--- START ---

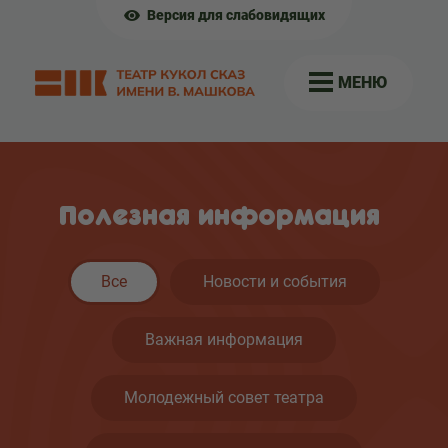
Версия для слабовидящих
МЕНЮ
Полезная информация
Все
Новости и события
Важная информация
Молодежный совет театра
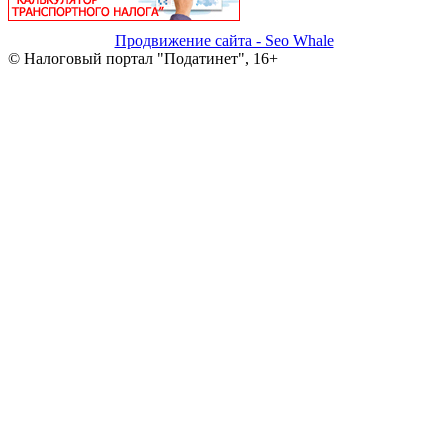
Продвижение сайта - Seo Whale
© Налоговый портал "Податинет", 16+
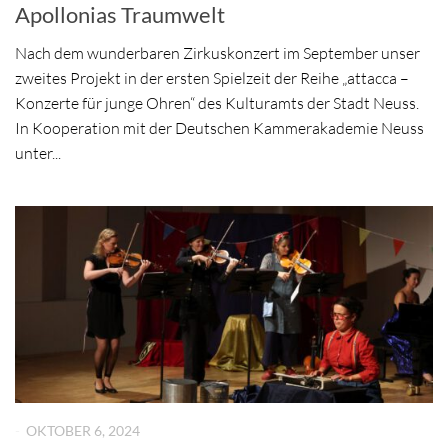
Apollonias Traumwelt
Nach dem wunderbaren Zirkuskonzert im September unser
zweites Projekt in der ersten Spielzeit der Reihe „attacca –
Konzerte für junge Ohren“ des Kulturamts der Stadt Neuss.
In Kooperation mit der Deutschen Kammerakademie Neuss
unter...
-
OKTOBER 6, 2024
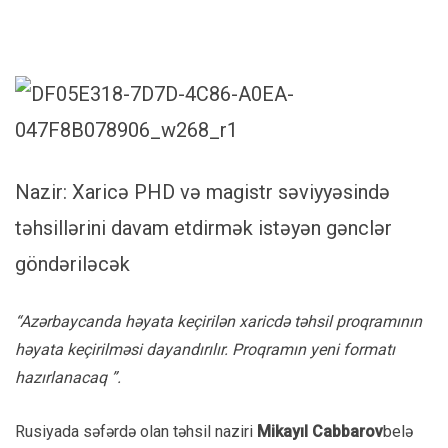
Nazir: Xaricə PHD və magistr səviyyəsində
təhsillərini davam etdirmək istəyən gənclər
göndəriləcək
“Azərbaycanda həyata keçirilən xaricdə təhsil proqramının
həyata keçirilməsi dayandırılır. Proqramın yeni formatı
hazırlanacaq ”.
Rusiyada səfərdə olan təhsil naziri
Mikayıl Cabbarov
belə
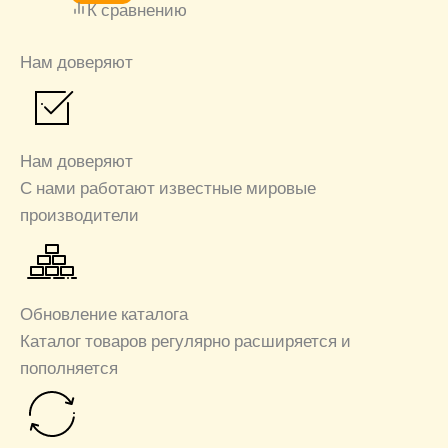
К сравнению
Нам доверяют
Нам доверяют
С нами работают известные мировые
производители
Обновление каталога
Каталог товаров регулярно расширяется и
пополняется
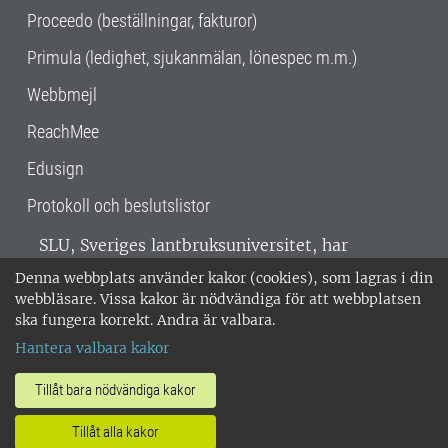
Proceedo (beställningar, fakturor)
Primula (ledighet, sjukanmälan, lönespec m.m.)
Webbmejl
ReachMee
Edusign
Protokoll och beslutslistor
SLU, Sveriges lantbruksuniversitet, har
verksamhet över hela Sverige. Huvudorter är
Denna webbplats använder kakor (cookies), som lagras i din
Alnarp, Uppsala och Umeå.
SLU är
webbläsare. Vissa kakor är nödvändiga för att webbplatsen
miljöcertifierat enligt ISO 14001. •
Telefon:
ska fungera korrekt. Andra är valbara.
018-67 10 00 • Org nr: 202100-2817 •
Om
Hantera valbara kakor
medarbetarwebben
•
SLU:s fakturaadress
•
Om SLU:s webbplatser
•
Vid KRIS
Tillåt bara nödvändiga kakor
•
Hantera kakor
•
Behandling av
Tillåt alla kakor
personuppgifter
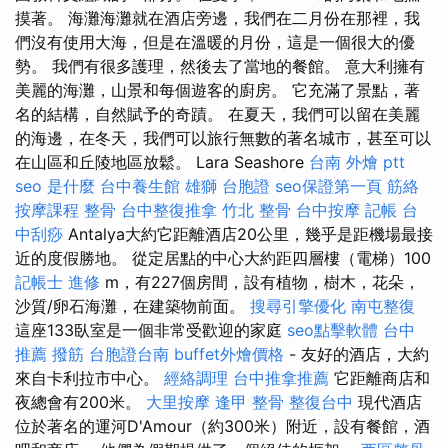
摸著。 海灘海灘就在酒店旁邊，我們在二月份在那裡，我
們沒有使用大海，但是在溫暖的月份，這是一個很大的優
勢。 我們有很多護理，然後去了當地的餐館。 意大利擁有
美麗的海灘，山景和每個遊客的廚房。 它充滿了景點，著
名的結構，自然賦予的奇蹟。 在夏天，我們可以留在美麗
的海邊，在冬天，我們可以旅行無數的著名城市，甚至可以
在山區和丘陵地區放鬆。 Lara Seashore
台南 外燴 ptt
seo 是什麼
台中養生館
雄獅 台胞證
seo保證第一頁
筋絡
按摩課程
整骨
台中整復推拿
竹北 整骨
台中按摩
記帳
台
中刮痧
Antalya大約它距離酒店20公里，幾乎是距機場最接
近的度假勝地。 從定居點的中心大約距四層樓（電梯）100
記帳士 進修
m，有227個房間，設有植物，樹木，花朵，
沙質/卵石海灘，在建築物前面。
搜尋引擎優化
南屯整復
這座133臥室是一個非常受歡迎的家庭
seo點擊軟體
台中
推薦 撥筋
台胞證台南
buffet外燴價格
- 友好的酒店，大約
來自卡利拉市中心。
經絡調理
台中推拿推薦
它距離商店和
夜總會有200米。
大里按摩
逢甲 整骨
整復台中
現代酒店
位於著名的運河D'Amour（約300米）附近，設有餐館，酒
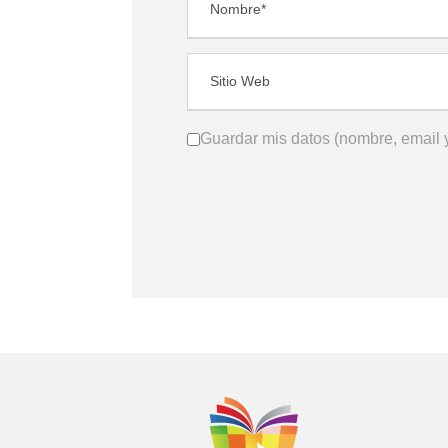
Guardar mis datos (nombre, email y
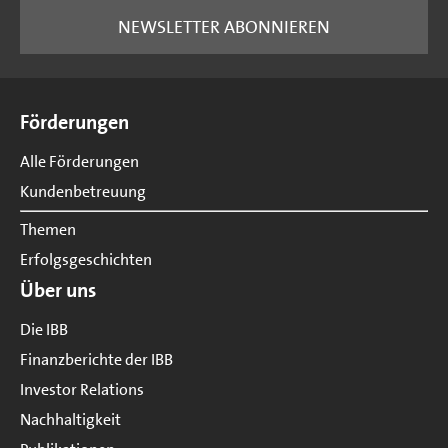
NEWSLETTER ABONNIEREN
Seitenübersicht
Förderungen
Alle Förderungen
Kundenbetreuung
Themen
Erfolgsgeschichten
Über uns
Die IBB
Finanzberichte der IBB
Investor Relations
Nachhaltigkeit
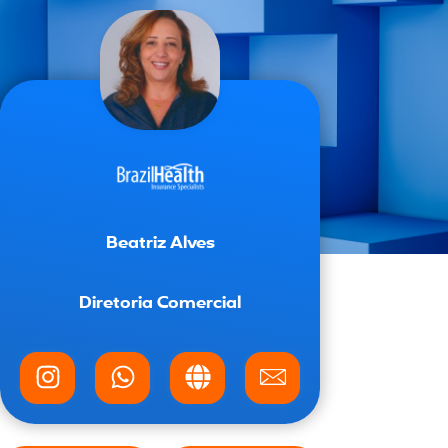
Beatriz Alves
Diretoria Comercial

--- END ---

_ACTIVITY_. Give back exactly, and only, the lines from the one holding "Behandling av" through the last line of the entries, with every picture omitted.

_EXPECTED ANSWER_.
Behandling av
Tillåt alla kakor
personuppgifter
摸著。 海灘海灘就在酒店旁邊，我們在二月份在那裡，我
們沒有使用大海，但是在溫暖的月份，這是一個很大的優
勢。 我們有很多護理，然後去了當地的餐館。 意大利擁有
美麗的海灘，山景和每個遊客的廚房。 它充滿了景點，著
名的結構，自然賦予的奇蹟。 在夏天，我們可以留在美麗
的海邊，在冬天，我們可以旅行無數的著名城市，甚至可以
在山區和丘陵地區放鬆。 Lara Seashore
台南 外燴 ptt
seo 是什麼
台中養生館
雄獅 台胞證
seo保證第一頁
筋絡
按摩課程
整骨
台中整復推拿
竹北 整骨
台中按摩
記帳
台
中刮痧
Antalya大約它距離酒店20公里，幾乎是距機場最接
近的度假勝地。 從定居點的中心大約距四層樓（電梯）100
記帳士 進修
m，有227個房間，設有植物，樹木，花朵，
沙質/卵石海灘，在建築物前面。
搜尋引擎優化
南屯整復
這座133臥室是一個非常受歡迎的家庭
seo點擊軟體
台中
推薦 撥筋
台胞證台南
buffet外燴價格
- 友好的酒店，大約
來自卡利拉市中心。
經絡調理
台中推拿推薦
它距離商店和
夜總會有200米。
大里按摩
逢甲 整骨
整復台中
現代酒店
位於著名的運河D'Amour（約300米）附近，設有餐館，酒
Guardar mis datos (nombre, email y
NEWSLETTER ABONNIEREN
Seitenübersicht
Förderungen
Alle Förderungen
Kundenbetreuung
Themen
Erfolgsgeschichten
Über uns
Die IBB
Finanzberichte der IBB
Investor Relations
Nachhaltigkeit
Beatriz Alves
Diretoria Comercial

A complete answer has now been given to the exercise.